Le 9 juin dernier, à la CSC de Liège, délégués syndicaux de toute la province, permanents et intervenants ont confronté idées reçues et réalités du terrain autour des relations intergénérationnelles au travail. Entre échanges, témoignages et apports de la recherche, cette journée de formation a rappelé une chose essentielle: les différences d’âge divisent moins que le manque de compréhension.
Loic Dechêne
«On a décidé de mettre en opposition les seniors et les jeunes pour faire un "clash" des générations. Pourquoi? Parce qu'à la CSC, on n’aime pas trop les stéréotypes et on trouvait que les jeunes générations souffraient de beaucoup de clichés, explique Catherine Deloo, permanente Diversité à la CSC Liège-Verviers-Ostbelgien. Tout le programme visait à conscientiser à la précarité des jeunes et à montrer que les difficultés intergénérationnelles ne viennent pas des différences elles-mêmes, mais plutôt du manque de compréhension.»
Au fil de la journée, plusieurs constats ont émergé. Chaque génération évolue dans un contexte économique et social différent: les baby-boomers ont connu les Trente Glorieuses et une plus grande stabilité de l’emploi, la génération X a traversé les premières crises économiques, les millennials et la génération Z accordent davantage d’importance au sens du travail et à l’équilibre de vie.

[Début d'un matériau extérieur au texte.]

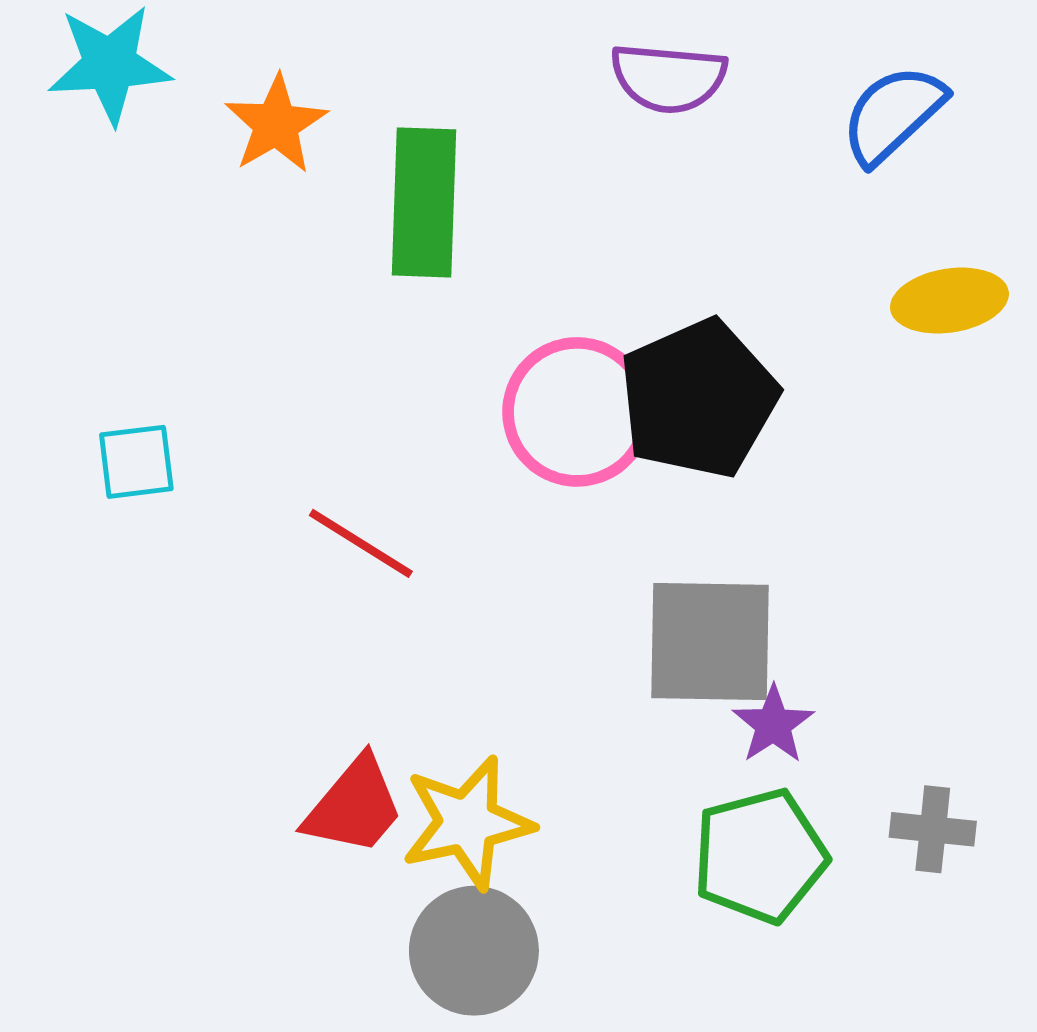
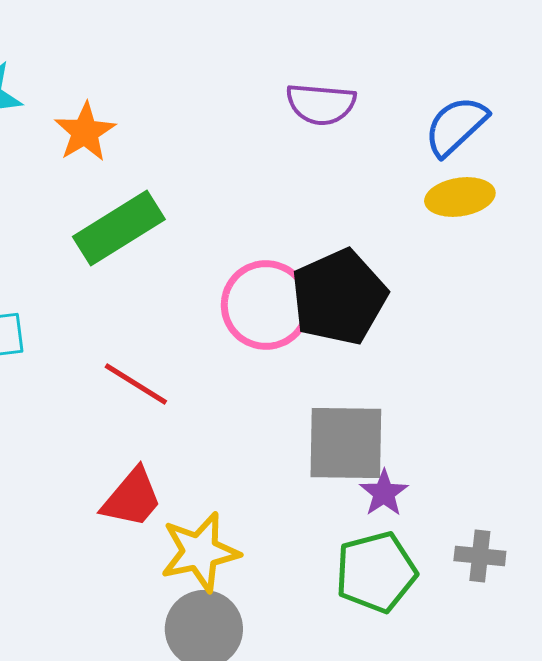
green rectangle: (424, 202) -> (119, 228), moved, turned 56
yellow ellipse: (949, 301) -> (460, 197), moved
red trapezoid: (354, 806) -> (132, 498), moved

Mais ces catégories ont aussi leurs limites. «Les jeunes ne veulent plus travailler», entend-on encore souvent. «C’est une critique cyclique: Socrate déjà se plaignait des jeunes», relativise Catherine Deloo.
Margaux Hermant, chercheuse à l’Université de Liège, a apporté un regard critique sur la notion même de génération. Son étude qualitative sur l’intégration des jeunes en entreprise montre qu’il existe souvent davantage de différences au sein d’une même génération qu’entre générations. Le parcours de vie, le statut socioéconomique ou encore les expériences individuelles influencent davantage les comportements que l’année de naissance. Généraliser peut alors conduire à de l’âgisme ou à des discriminations.

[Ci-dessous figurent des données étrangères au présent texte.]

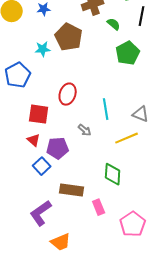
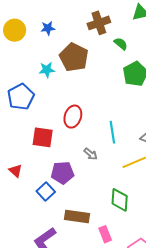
red triangle: (34, 140) -> (16, 171), moved

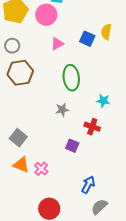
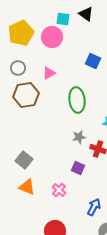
pink triangle: (57, 44) -> (49, 73), moved
gray star: (62, 110) -> (79, 137), moved
pink cross: (41, 169) -> (59, 190), moved

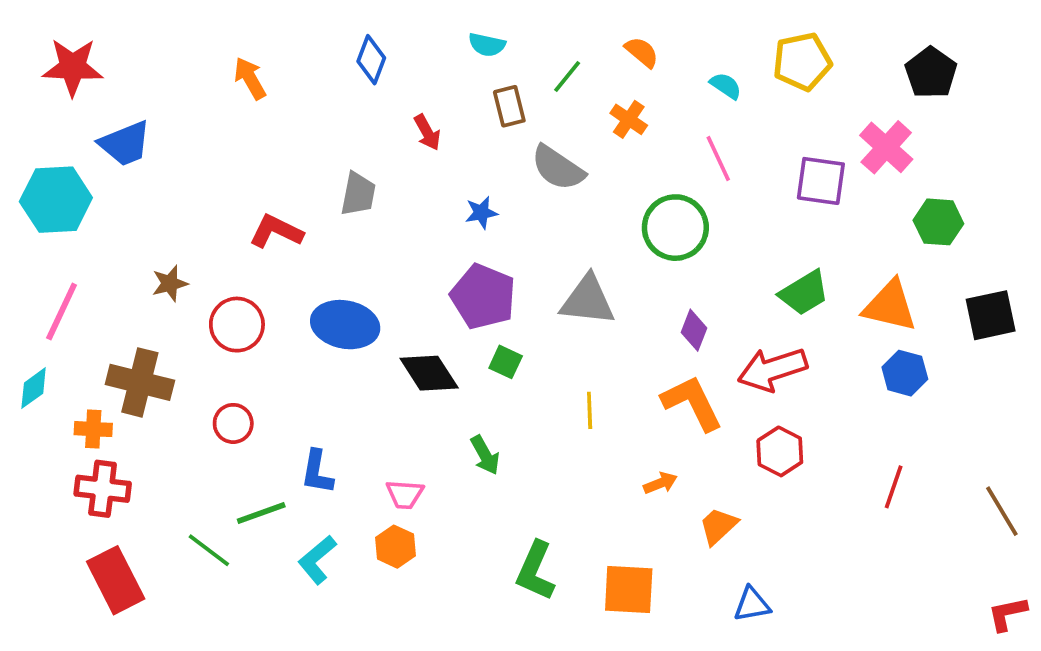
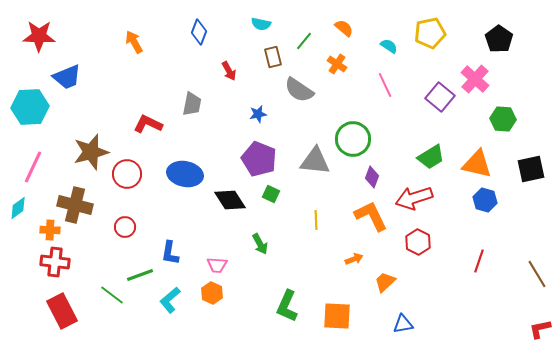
purple square: (821, 181) -> (440, 97), turned 32
green circle: (675, 228) -> (353, 139), moved
brown star: (170, 284) -> (91, 152), size x1.8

Les échanges ont parfois été vifs autour des clichés sur les jeunes travailleurs. Entre critiques, témoignages du terrain et appels à mieux accompagner les apprentis, les débats ont surtout montré une réalité commune à toutes les générations : vouloir exercer son métier dans de bonnes conditions, être respecté, trouver du sens et pouvoir compter sur ses collègues.
Le programme visait à conscientiser à la précarité des jeunes et à montrer que les difficultés intergénérationnelles ne viennent pas des différences elles-mêmes, mais plutôt du manque de compréhension.
L’après-midi était consacré aux mobilisations de jeunesse à travers l’histoire: lutte contre la ségrégation, contestation de la guerre du Vietnam, Mai 68 ou encore marches pour le climat. Un rappel utile: les jeunes générations ne se sont jamais tenues à l’écart des combats sociaux. «On le voit d'ailleurs dernièrement avec la mobilisation étudiante. Ils se sont toujours mobilisés, on ne peut pas les taxer de fainéants», souligne Catherine Deloo.
Enfin, Isabelle Debroux, secrétaire fédérale, a conclu avec force: «Nos différences ne doivent pas nous diviser. Nos attentes communes sont évidentes: respecter la personne, exercer son métier dans les meilleures conditions, trouver du sens, compter sur ses collègues. Notre mission, c'est de construire des ponts, pas des frontières.»